Gathrid handed his horse to a groom. He sat on the floor, rested his back against a wall. "And we can't send help because of the flyers."
"Right. Even if we could afford to break the men loose."
"There's a million people on the island," Gathrid muttered. "Can't they hold off one brigade themselves?" He realized he had slipped into Suchara-thinking. Damn the casualties! He was disgusted with himself. "How bad is it, Theis?"

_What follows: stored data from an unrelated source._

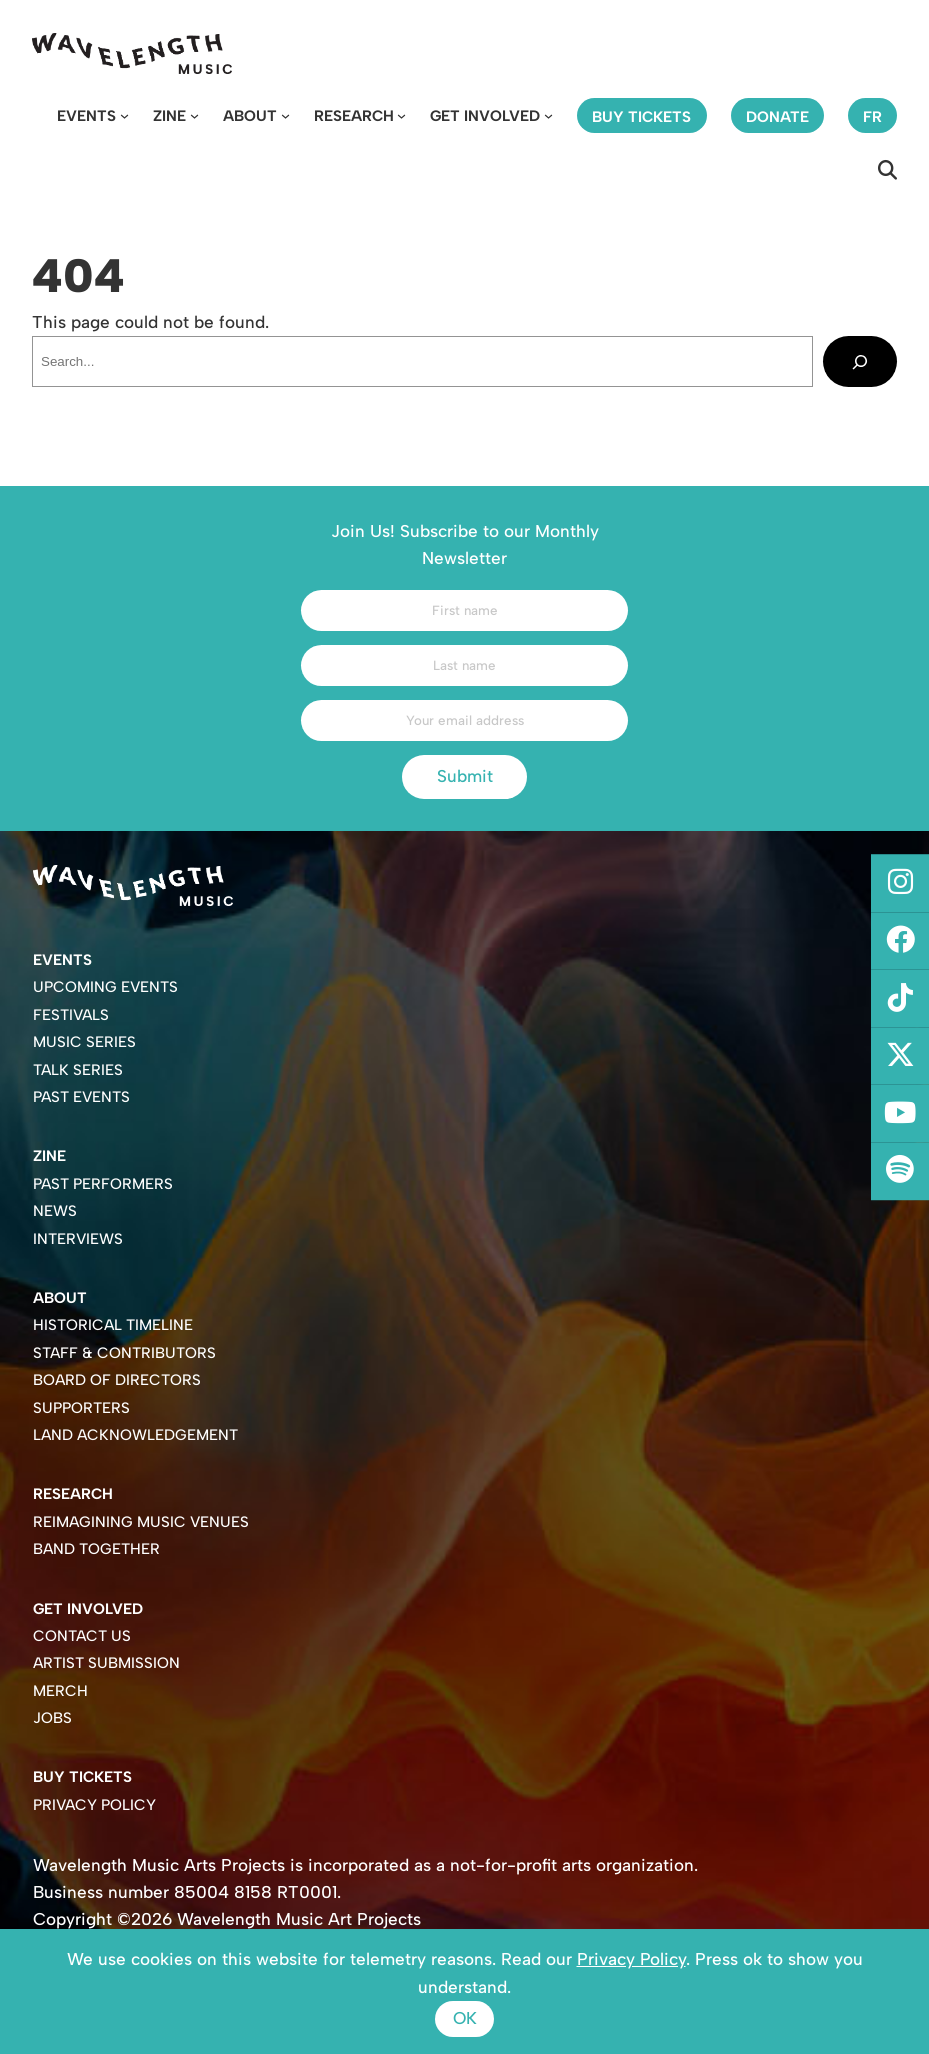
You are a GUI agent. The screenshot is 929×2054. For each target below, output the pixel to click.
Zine (169, 116)
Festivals (71, 1015)
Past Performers (103, 1184)
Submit (465, 776)
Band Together (96, 1549)
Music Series (84, 1042)
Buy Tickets (82, 1777)
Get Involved (485, 116)
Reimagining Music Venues (141, 1522)
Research (354, 116)
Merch (60, 1691)
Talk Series (78, 1070)
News (55, 1211)
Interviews (78, 1239)
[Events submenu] (124, 115)
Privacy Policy (94, 1805)
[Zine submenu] (194, 115)
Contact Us (82, 1636)
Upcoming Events (105, 987)
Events (86, 116)
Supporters (81, 1408)
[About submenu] (285, 115)
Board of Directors (117, 1380)
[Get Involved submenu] (548, 115)
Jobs (52, 1718)
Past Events (81, 1097)
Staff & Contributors (124, 1353)
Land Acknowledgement (135, 1435)
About (250, 116)
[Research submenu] (401, 115)
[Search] (860, 361)
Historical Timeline (113, 1325)
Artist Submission (106, 1663)
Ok (465, 2018)
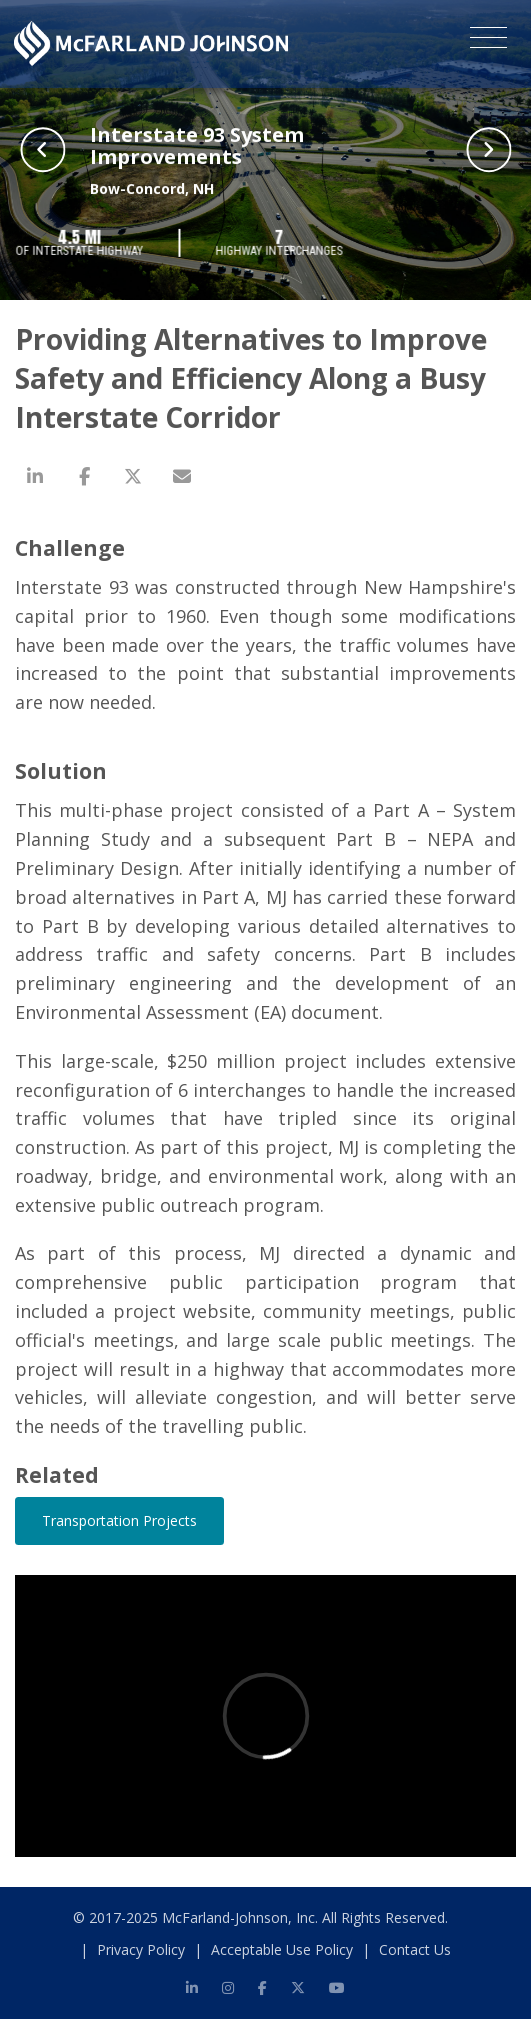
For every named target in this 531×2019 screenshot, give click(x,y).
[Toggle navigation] (488, 41)
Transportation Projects (119, 1520)
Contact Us (415, 1949)
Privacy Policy (141, 1949)
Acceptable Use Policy (282, 1949)
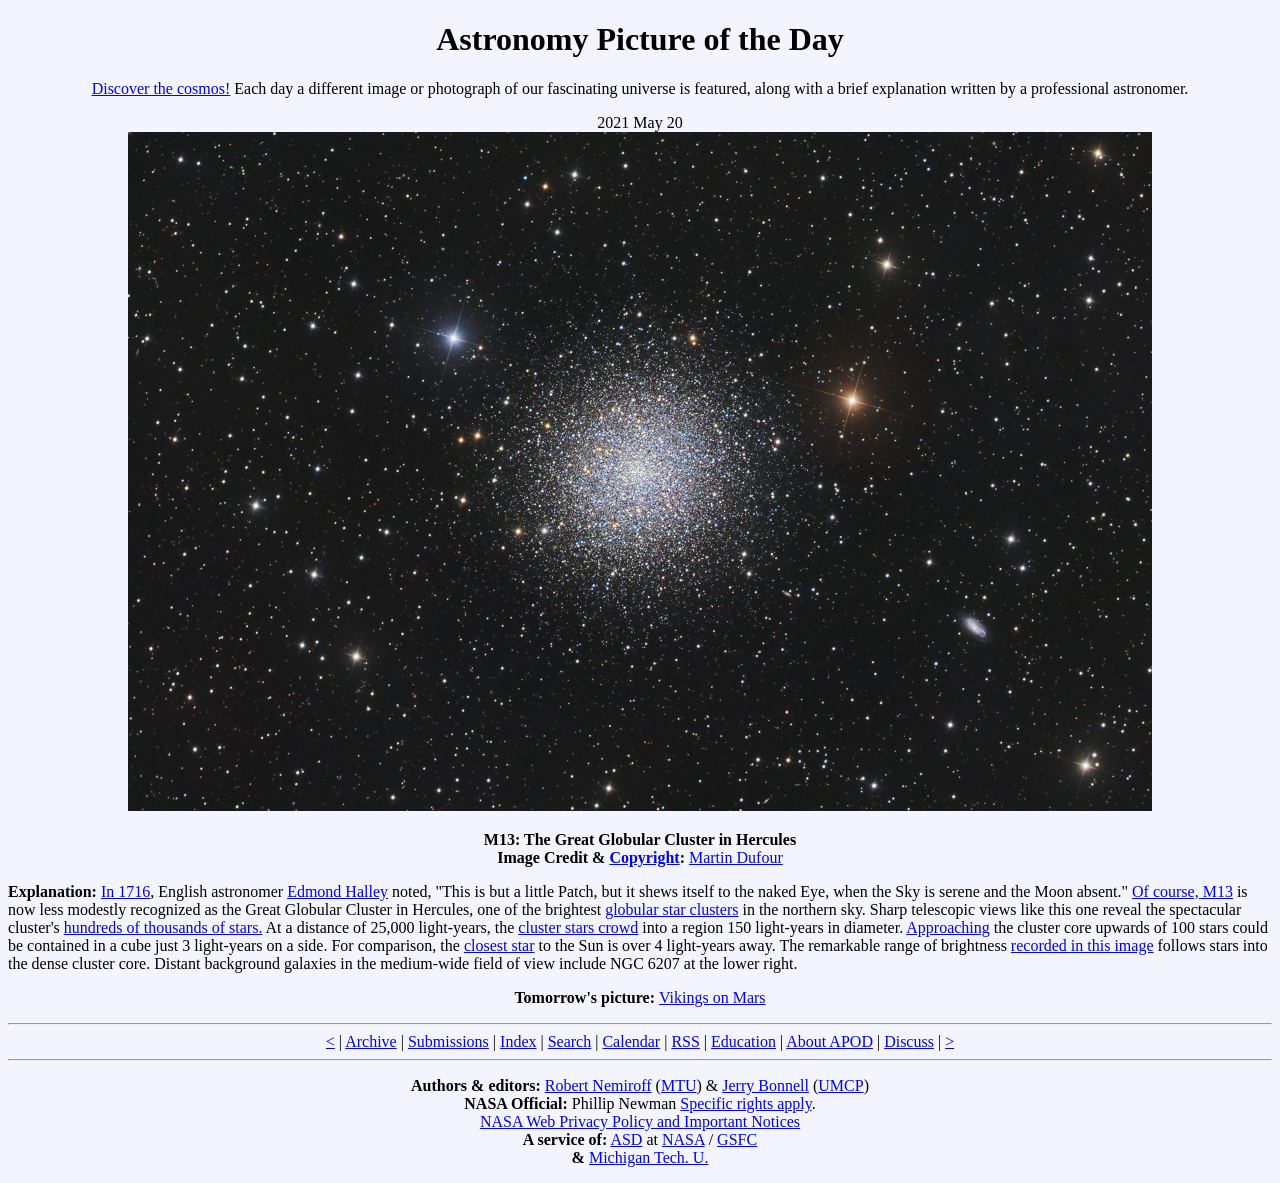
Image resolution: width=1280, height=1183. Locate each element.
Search (570, 1041)
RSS (685, 1041)
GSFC (737, 1139)
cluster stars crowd (578, 927)
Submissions (448, 1041)
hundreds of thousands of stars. (163, 927)
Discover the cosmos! (161, 88)
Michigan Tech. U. (648, 1157)
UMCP (840, 1085)
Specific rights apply (745, 1103)
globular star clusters (671, 909)
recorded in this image (1082, 945)
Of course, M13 (1182, 891)
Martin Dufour (736, 857)
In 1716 (125, 891)
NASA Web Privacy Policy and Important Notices (640, 1121)
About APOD (829, 1041)
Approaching (948, 927)
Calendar (631, 1041)
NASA (683, 1139)
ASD (626, 1139)
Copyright (644, 857)
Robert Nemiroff (598, 1085)
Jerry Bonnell (765, 1085)
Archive (371, 1041)
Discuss (909, 1041)
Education (743, 1041)
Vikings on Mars (712, 997)
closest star (499, 945)
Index (518, 1041)
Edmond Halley (337, 891)
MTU (679, 1085)
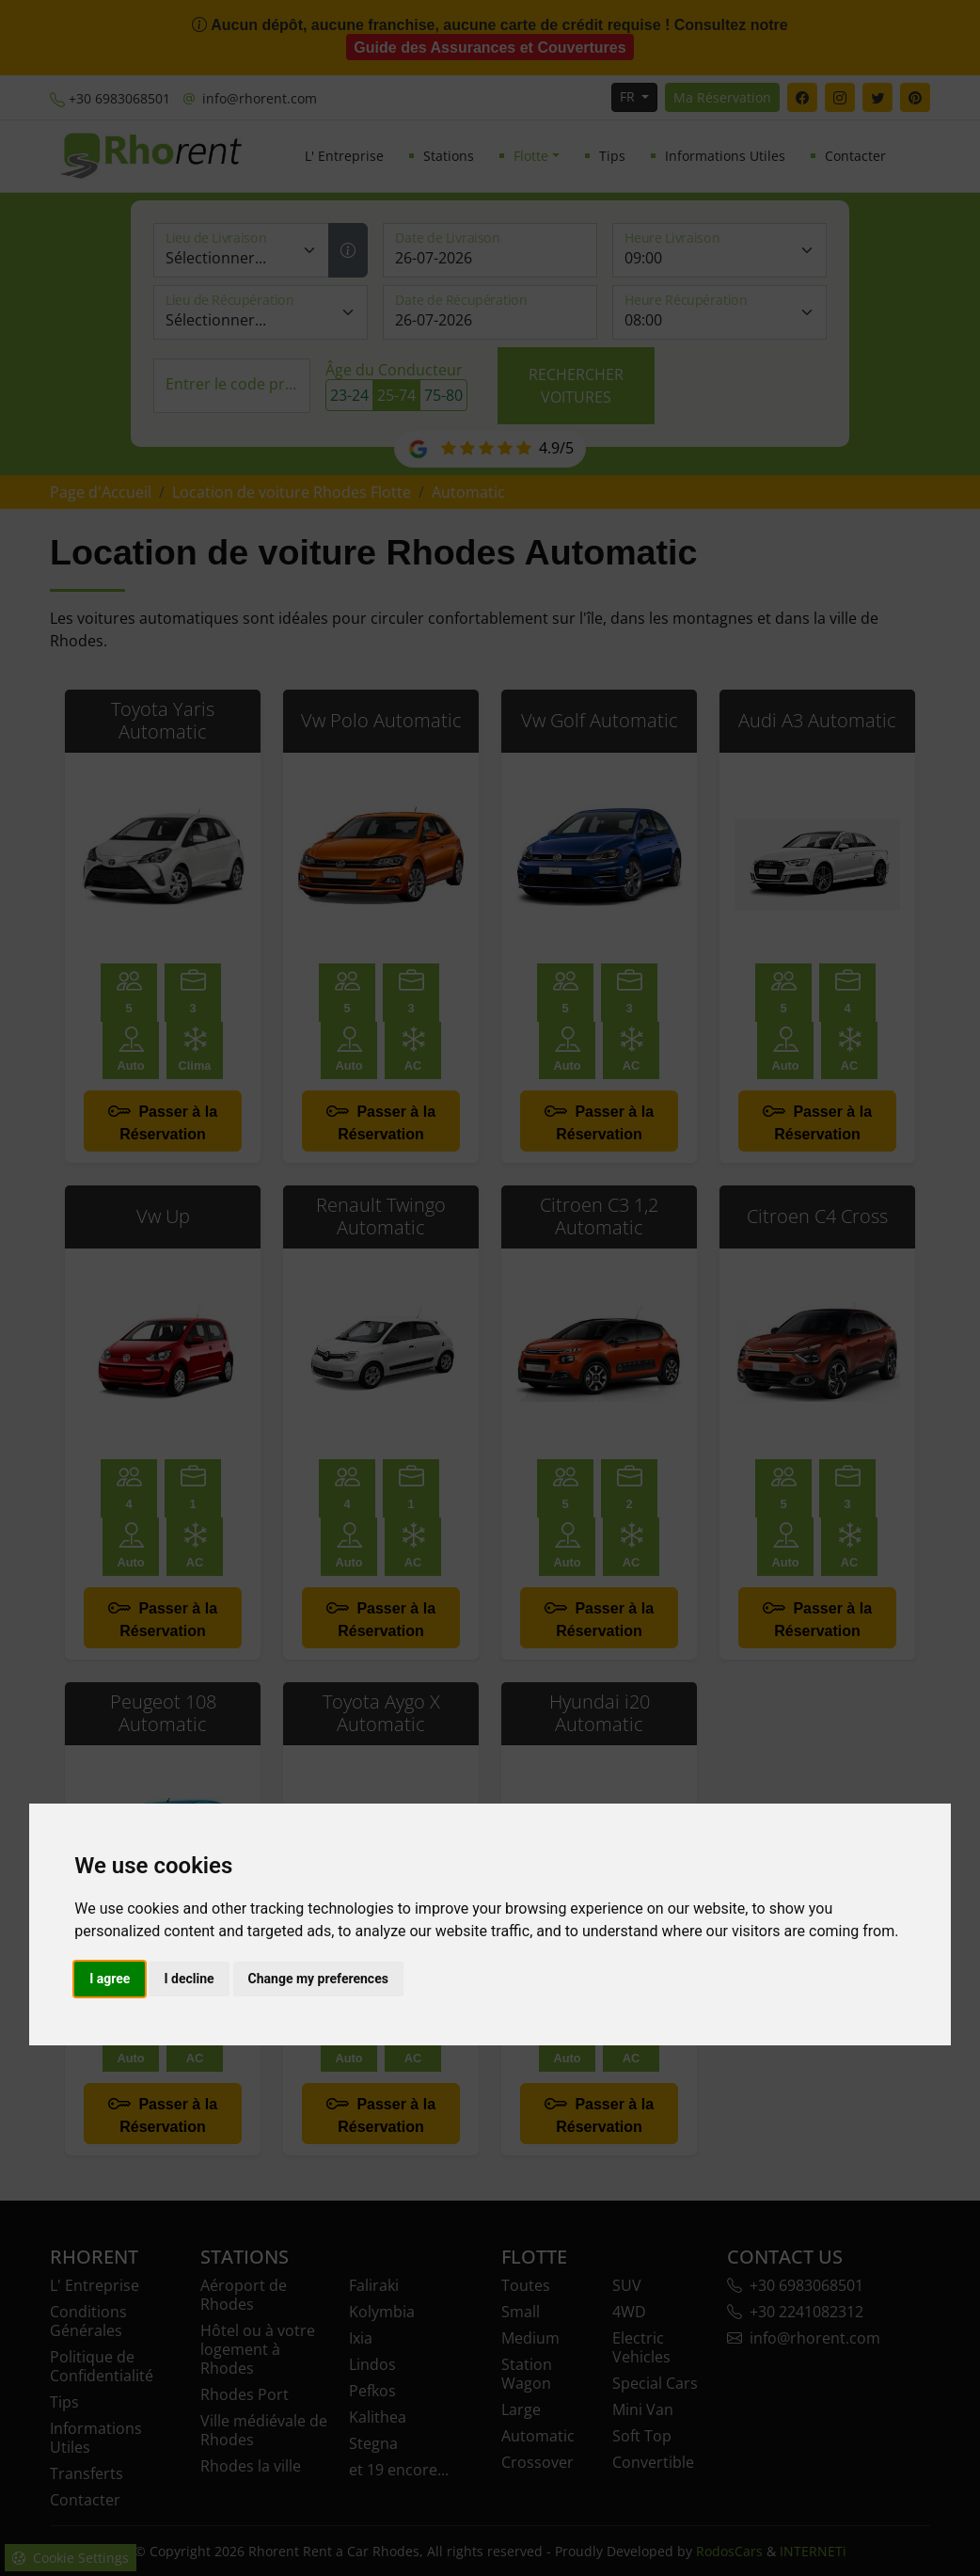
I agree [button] (109, 1978)
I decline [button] (188, 1978)
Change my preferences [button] (318, 1978)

Rogala shrugged. "Who can tell? They're holding out. They're covering the Causeway. But Ahlert put in his best. Only time will tell."
 
; Time had nothing to reveal before sundown. Though weariness depressed the tempo of the fighting, it continued. News from Sartain remained sketchy. A quarter of the vast city appeared to have been captured. The Imperial Brigade had bogged down for lack of strength to exploit its coup. It appeared to have trapped the Fray Magister in the Raftery.
That night Gathrid found time to sleep. And for the first time in months his Toal-haunt plagued him.